*DIRECTIONS*. Which of the lines below hold the word "SundayMondayTuesdayWednesdayThursdayFrid"? Pull each of them out.

BEGIN DATA PROVIDED

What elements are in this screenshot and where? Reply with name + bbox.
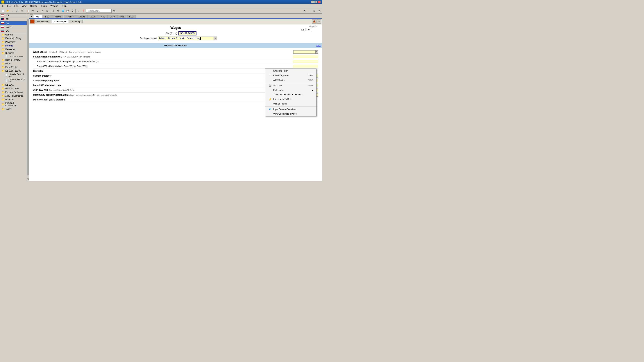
minimize-button[interactable]: ─ [311,1,314,3]
toolbar-btn-3[interactable]: 🖨 [10,9,15,13]
window-max-toolbar[interactable]: □ [312,9,316,13]
toolbar-btn-10[interactable]: □ [45,9,50,13]
toolbar-btn-5[interactable]: ⟲ [20,9,24,13]
ctx-input-overview[interactable]: 💎 Input Screen Overview [265,107,316,112]
ctx-add-unit[interactable]: 🗒 Add Unit Ctrl+A [265,83,316,88]
ctx-visit-fields[interactable]: Visit all Fields [265,102,316,106]
toolbar-btn-15[interactable]: 🖨 [76,9,81,13]
scroll-down-btn[interactable]: ▼ [27,178,30,181]
window-close-btn[interactable]: ✕ [317,9,321,13]
form-4852-det-input[interactable] [292,60,318,63]
ein-input[interactable]: 38-1234565 [178,31,196,35]
employer-input[interactable]: Adams, Brown & Lewis Consulting [158,36,217,40]
nav-collins[interactable]: 📄 2 Collins, Brown & Le [0,78,27,83]
toolbar-btn-6[interactable]: 📋 [26,9,30,13]
state-co[interactable]: CO [0,29,27,33]
nav-business[interactable]: 📁 Business [0,51,27,55]
toolbar-btn-4[interactable]: 🎵 [15,9,20,13]
nav-k1-1065[interactable]: 📁 K1 1065, 1120S [0,69,27,73]
toolbar-btn-7[interactable]: ✂ [31,9,35,13]
nav-personal-sale[interactable]: 📁 Personal Sale [0,87,27,90]
sub-tab-btn-1[interactable]: 📤 [312,19,316,24]
window-min-toolbar[interactable]: ─ [307,9,312,13]
wage-code-dropdown[interactable]: ▼ [293,50,318,54]
help-button[interactable]: ❓ [81,9,86,13]
toolbar-btn-8[interactable]: ♪ [36,9,40,13]
toolbar-btn-11[interactable]: ⚙ [56,9,60,13]
ctx-view-invoice[interactable]: View/Customize Invoice [265,112,316,116]
nav-retirement[interactable]: 📁 Retirement [0,47,27,51]
subtab-w2-facsimile[interactable]: W2 Facsimile [51,20,69,23]
ctx-tickmark[interactable]: Tickmark / Field Note History... [265,92,316,97]
menu-dollar[interactable]: $ [1,4,5,8]
tab-w2g[interactable]: W2G [98,15,108,18]
state-ca-ppt[interactable]: CA-PPT [0,25,27,29]
toolbar-btn-12[interactable]: 🌐 [61,9,65,13]
nav-educate[interactable]: 📁 Educate [0,98,27,101]
tab-1099m[interactable]: 1099M [76,15,87,18]
menu-window[interactable]: Window [49,4,60,8]
menu-edit[interactable]: Edit [13,4,20,8]
nav-income[interactable]: 📂 Income [0,44,27,47]
wage-code-arrow[interactable]: ▼ [316,50,318,54]
menu-view[interactable]: View [20,4,28,8]
tab-2439[interactable]: 2439 [108,15,117,18]
search-input[interactable] [86,9,112,13]
sidebar-scrollbar[interactable]: ▲ ▼ [27,13,29,181]
menu-setup[interactable]: Setup [40,4,48,8]
tab-w2[interactable]: W2 [33,15,42,18]
nav-electronic-filing[interactable]: 📁 Electronic Filing [0,36,27,40]
toolbar-btn-13[interactable]: 💾 [66,9,70,13]
nav-farm[interactable]: 📁 Farm [0,62,27,65]
print-button[interactable]: 🖨 [51,9,56,13]
scroll-thumb[interactable] [27,19,29,175]
employer-dropdown-arrow[interactable]: ▼ [214,36,217,40]
tab-arrow-left[interactable]: ◄ [30,14,33,18]
nav-1040-adj[interactable]: 📁 1040 Adjustments [0,94,27,98]
nav-rent-royalty[interactable]: 📁 Rent & Royalty [0,58,27,62]
ctx-allocation[interactable]: Allocation... Ctrl+B [265,78,316,82]
form-4852-efforts-input[interactable] [292,65,318,68]
nav-general[interactable]: 📁 General [0,33,27,36]
window-close-toolbar[interactable]: ✕ [302,9,307,13]
nav-farm-rental[interactable]: 📁 Farm Rental [0,65,27,69]
state-us[interactable]: US [0,13,27,17]
subtab-general-info[interactable]: General Info [35,20,51,23]
nav-payments[interactable]: 📁 Payments [0,40,27,44]
scroll-up-btn[interactable]: ▲ [27,13,30,16]
new-button[interactable]: 📄 [1,9,5,13]
t-dropdown[interactable]: T ▼ [305,28,311,31]
nav-k1-1041[interactable]: 📁 K1 1041 [0,83,27,87]
nav-foreign-exclusion[interactable]: 📁 Foreign Exclusion [0,90,27,94]
ctx-switch-form[interactable]: Switch to Form [265,69,316,73]
open-button[interactable]: 📂 [6,9,10,13]
nav-taxes[interactable]: 📁 Taxes [0,107,27,111]
ctx-client-organizer[interactable]: 🗂 Client Organizer Ctrl+R [265,73,316,78]
tab-fec[interactable]: FEC [127,15,136,18]
subtab-state-city[interactable]: State/City [69,20,83,23]
menu-file[interactable]: File [6,4,12,8]
maximize-button[interactable]: □ [314,1,317,3]
tab-bd[interactable]: B&D [43,15,52,18]
toolbar-btn-9[interactable]: ✓ [40,9,45,13]
nav-itemized-deductions[interactable]: 📁 Itemized Deductions [0,101,27,107]
nav-pilates-trainer[interactable]: 📄 1 Pilates Trainer [0,55,27,58]
state-az[interactable]: AZ [0,17,27,21]
menu-help[interactable]: Help [60,4,68,8]
standard-w2-input[interactable] [292,55,318,58]
toolbar-btn-16[interactable]: ⚙ [112,9,116,13]
title-bar-buttons[interactable]: ─ □ ✕ [311,1,320,3]
form-icon[interactable] [30,19,34,23]
sub-tab-btn-2[interactable]: ▼ [317,19,321,24]
tab-6781[interactable]: 6781 [117,15,126,18]
nav-calvin[interactable]: 📄 1 Calvin, Smith & Fra [0,73,27,78]
toolbar-btn-14[interactable]: 🗒 [70,9,74,13]
menu-utilities[interactable]: Utilities [29,4,39,8]
tab-income[interactable]: Income [52,15,64,18]
tab-1099c[interactable]: 1099C [87,15,98,18]
ctx-field-note[interactable]: Field Note ▶ [265,88,316,92]
ctx-impromptu[interactable]: ⚡ Impromptu To Do... [265,97,316,102]
gen-info-ref[interactable]: 4852 [316,44,320,46]
tab-refunds[interactable]: Refunds [64,15,76,18]
state-ca[interactable]: CA [0,21,27,25]
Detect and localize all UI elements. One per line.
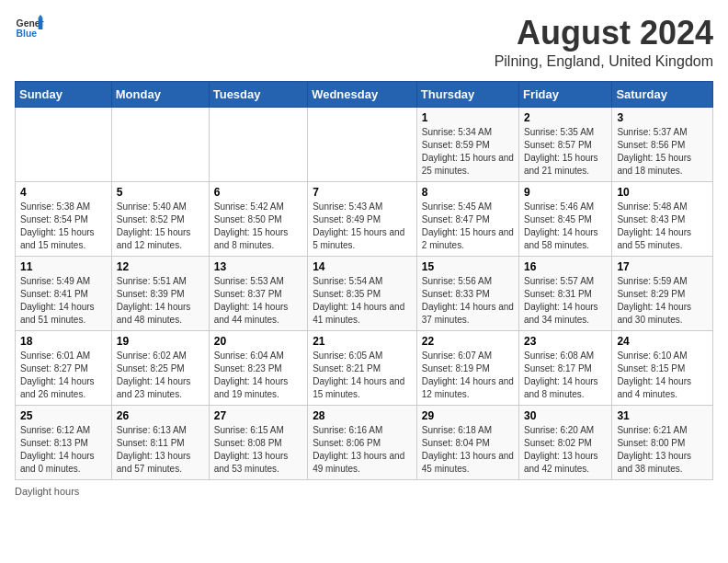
day-detail: Sunrise: 5:45 AMSunset: 8:47 PMDaylight:… bbox=[422, 201, 514, 252]
day-number: 31 bbox=[617, 409, 708, 422]
day-number: 16 bbox=[524, 260, 607, 273]
header: General Blue August 2024 Pilning, Englan… bbox=[15, 15, 713, 70]
calendar-cell: 24Sunrise: 6:10 AMSunset: 8:15 PMDayligh… bbox=[612, 330, 713, 405]
calendar-cell: 9Sunrise: 5:46 AMSunset: 8:45 PMDaylight… bbox=[518, 181, 611, 256]
day-detail: Sunrise: 6:20 AMSunset: 8:02 PMDaylight:… bbox=[524, 424, 607, 476]
day-number: 17 bbox=[617, 260, 708, 273]
calendar-cell: 19Sunrise: 6:02 AMSunset: 8:25 PMDayligh… bbox=[111, 330, 209, 405]
day-header-wednesday: Wednesday bbox=[308, 81, 417, 107]
day-number: 3 bbox=[617, 111, 708, 124]
day-number: 21 bbox=[313, 335, 412, 348]
week-row-2: 4Sunrise: 5:38 AMSunset: 8:54 PMDaylight… bbox=[16, 181, 713, 256]
day-detail: Sunrise: 6:01 AMSunset: 8:27 PMDaylight:… bbox=[20, 350, 107, 401]
day-detail: Sunrise: 6:02 AMSunset: 8:25 PMDaylight:… bbox=[117, 350, 204, 401]
day-header-thursday: Thursday bbox=[416, 81, 518, 107]
calendar-cell: 22Sunrise: 6:07 AMSunset: 8:19 PMDayligh… bbox=[416, 330, 518, 405]
day-number: 9 bbox=[524, 186, 607, 199]
calendar-cell: 10Sunrise: 5:48 AMSunset: 8:43 PMDayligh… bbox=[612, 181, 713, 256]
day-detail: Sunrise: 5:38 AMSunset: 8:54 PMDaylight:… bbox=[20, 201, 107, 252]
calendar-cell: 18Sunrise: 6:01 AMSunset: 8:27 PMDayligh… bbox=[16, 330, 112, 405]
calendar-cell: 13Sunrise: 5:53 AMSunset: 8:37 PMDayligh… bbox=[209, 256, 307, 330]
day-header-tuesday: Tuesday bbox=[209, 81, 307, 107]
calendar-cell: 8Sunrise: 5:45 AMSunset: 8:47 PMDaylight… bbox=[416, 181, 518, 256]
day-detail: Sunrise: 6:18 AMSunset: 8:04 PMDaylight:… bbox=[422, 424, 514, 476]
day-number: 1 bbox=[422, 111, 514, 124]
day-number: 4 bbox=[20, 186, 107, 199]
day-number: 22 bbox=[422, 335, 514, 348]
calendar-cell: 11Sunrise: 5:49 AMSunset: 8:41 PMDayligh… bbox=[16, 256, 112, 330]
day-detail: Sunrise: 5:46 AMSunset: 8:45 PMDaylight:… bbox=[524, 201, 607, 252]
calendar-cell: 1Sunrise: 5:34 AMSunset: 8:59 PMDaylight… bbox=[416, 107, 518, 181]
calendar-cell: 16Sunrise: 5:57 AMSunset: 8:31 PMDayligh… bbox=[518, 256, 611, 330]
footer-text: Daylight hours bbox=[15, 486, 79, 497]
calendar-cell: 4Sunrise: 5:38 AMSunset: 8:54 PMDaylight… bbox=[16, 181, 112, 256]
calendar-cell bbox=[209, 107, 307, 181]
day-detail: Sunrise: 5:57 AMSunset: 8:31 PMDaylight:… bbox=[524, 275, 607, 327]
day-number: 30 bbox=[524, 409, 607, 422]
day-detail: Sunrise: 6:16 AMSunset: 8:06 PMDaylight:… bbox=[313, 424, 412, 476]
day-number: 8 bbox=[422, 186, 514, 199]
calendar-cell: 3Sunrise: 5:37 AMSunset: 8:56 PMDaylight… bbox=[612, 107, 713, 181]
day-detail: Sunrise: 5:37 AMSunset: 8:56 PMDaylight:… bbox=[617, 126, 708, 178]
calendar-cell: 14Sunrise: 5:54 AMSunset: 8:35 PMDayligh… bbox=[308, 256, 417, 330]
calendar-cell: 31Sunrise: 6:21 AMSunset: 8:00 PMDayligh… bbox=[612, 405, 713, 479]
title-area: August 2024 Pilning, England, United Kin… bbox=[495, 15, 713, 70]
day-number: 26 bbox=[117, 409, 204, 422]
day-number: 25 bbox=[20, 409, 107, 422]
day-detail: Sunrise: 6:07 AMSunset: 8:19 PMDaylight:… bbox=[422, 350, 514, 401]
calendar-cell bbox=[111, 107, 209, 181]
day-number: 24 bbox=[617, 335, 708, 348]
calendar-cell: 12Sunrise: 5:51 AMSunset: 8:39 PMDayligh… bbox=[111, 256, 209, 330]
calendar-cell: 20Sunrise: 6:04 AMSunset: 8:23 PMDayligh… bbox=[209, 330, 307, 405]
day-detail: Sunrise: 5:53 AMSunset: 8:37 PMDaylight:… bbox=[214, 275, 302, 327]
day-header-friday: Friday bbox=[518, 81, 611, 107]
calendar-cell: 27Sunrise: 6:15 AMSunset: 8:08 PMDayligh… bbox=[209, 405, 307, 479]
day-detail: Sunrise: 5:56 AMSunset: 8:33 PMDaylight:… bbox=[422, 275, 514, 327]
day-detail: Sunrise: 5:54 AMSunset: 8:35 PMDaylight:… bbox=[313, 275, 412, 327]
calendar-cell: 26Sunrise: 6:13 AMSunset: 8:11 PMDayligh… bbox=[111, 405, 209, 479]
calendar-cell: 15Sunrise: 5:56 AMSunset: 8:33 PMDayligh… bbox=[416, 256, 518, 330]
day-detail: Sunrise: 6:04 AMSunset: 8:23 PMDaylight:… bbox=[214, 350, 302, 401]
header-row: SundayMondayTuesdayWednesdayThursdayFrid… bbox=[16, 81, 713, 107]
day-number: 27 bbox=[214, 409, 302, 422]
calendar-cell: 6Sunrise: 5:42 AMSunset: 8:50 PMDaylight… bbox=[209, 181, 307, 256]
day-header-sunday: Sunday bbox=[16, 81, 112, 107]
calendar-table: SundayMondayTuesdayWednesdayThursdayFrid… bbox=[15, 81, 713, 480]
logo-icon: General Blue bbox=[15, 15, 44, 40]
day-detail: Sunrise: 6:12 AMSunset: 8:13 PMDaylight:… bbox=[20, 424, 107, 476]
day-detail: Sunrise: 6:10 AMSunset: 8:15 PMDaylight:… bbox=[617, 350, 708, 401]
calendar-cell: 25Sunrise: 6:12 AMSunset: 8:13 PMDayligh… bbox=[16, 405, 112, 479]
day-number: 12 bbox=[117, 260, 204, 273]
calendar-cell: 7Sunrise: 5:43 AMSunset: 8:49 PMDaylight… bbox=[308, 181, 417, 256]
day-detail: Sunrise: 5:40 AMSunset: 8:52 PMDaylight:… bbox=[117, 201, 204, 252]
week-row-3: 11Sunrise: 5:49 AMSunset: 8:41 PMDayligh… bbox=[16, 256, 713, 330]
day-number: 13 bbox=[214, 260, 302, 273]
calendar-cell: 17Sunrise: 5:59 AMSunset: 8:29 PMDayligh… bbox=[612, 256, 713, 330]
calendar-cell: 23Sunrise: 6:08 AMSunset: 8:17 PMDayligh… bbox=[518, 330, 611, 405]
day-number: 2 bbox=[524, 111, 607, 124]
calendar-cell: 29Sunrise: 6:18 AMSunset: 8:04 PMDayligh… bbox=[416, 405, 518, 479]
calendar-cell bbox=[16, 107, 112, 181]
calendar-cell: 28Sunrise: 6:16 AMSunset: 8:06 PMDayligh… bbox=[308, 405, 417, 479]
day-detail: Sunrise: 5:49 AMSunset: 8:41 PMDaylight:… bbox=[20, 275, 107, 327]
day-header-monday: Monday bbox=[111, 81, 209, 107]
calendar-cell: 30Sunrise: 6:20 AMSunset: 8:02 PMDayligh… bbox=[518, 405, 611, 479]
week-row-1: 1Sunrise: 5:34 AMSunset: 8:59 PMDaylight… bbox=[16, 107, 713, 181]
day-detail: Sunrise: 6:05 AMSunset: 8:21 PMDaylight:… bbox=[313, 350, 412, 401]
main-title: August 2024 bbox=[495, 15, 713, 52]
svg-text:Blue: Blue bbox=[17, 29, 38, 39]
day-number: 23 bbox=[524, 335, 607, 348]
day-number: 19 bbox=[117, 335, 204, 348]
day-number: 11 bbox=[20, 260, 107, 273]
logo: General Blue bbox=[15, 15, 44, 40]
day-detail: Sunrise: 5:43 AMSunset: 8:49 PMDaylight:… bbox=[313, 201, 412, 252]
day-number: 5 bbox=[117, 186, 204, 199]
week-row-5: 25Sunrise: 6:12 AMSunset: 8:13 PMDayligh… bbox=[16, 405, 713, 479]
day-number: 7 bbox=[313, 186, 412, 199]
day-detail: Sunrise: 5:59 AMSunset: 8:29 PMDaylight:… bbox=[617, 275, 708, 327]
day-detail: Sunrise: 6:13 AMSunset: 8:11 PMDaylight:… bbox=[117, 424, 204, 476]
day-number: 10 bbox=[617, 186, 708, 199]
calendar-cell: 5Sunrise: 5:40 AMSunset: 8:52 PMDaylight… bbox=[111, 181, 209, 256]
day-number: 28 bbox=[313, 409, 412, 422]
calendar-cell bbox=[308, 107, 417, 181]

END DATA PROVIDED

*EXERCISE RESULT*.
header-row: SundayMondayTuesdayWednesdayThursdayFrid… bbox=[16, 81, 713, 107]
calendar-table: SundayMondayTuesdayWednesdayThursdayFrid… bbox=[15, 81, 713, 480]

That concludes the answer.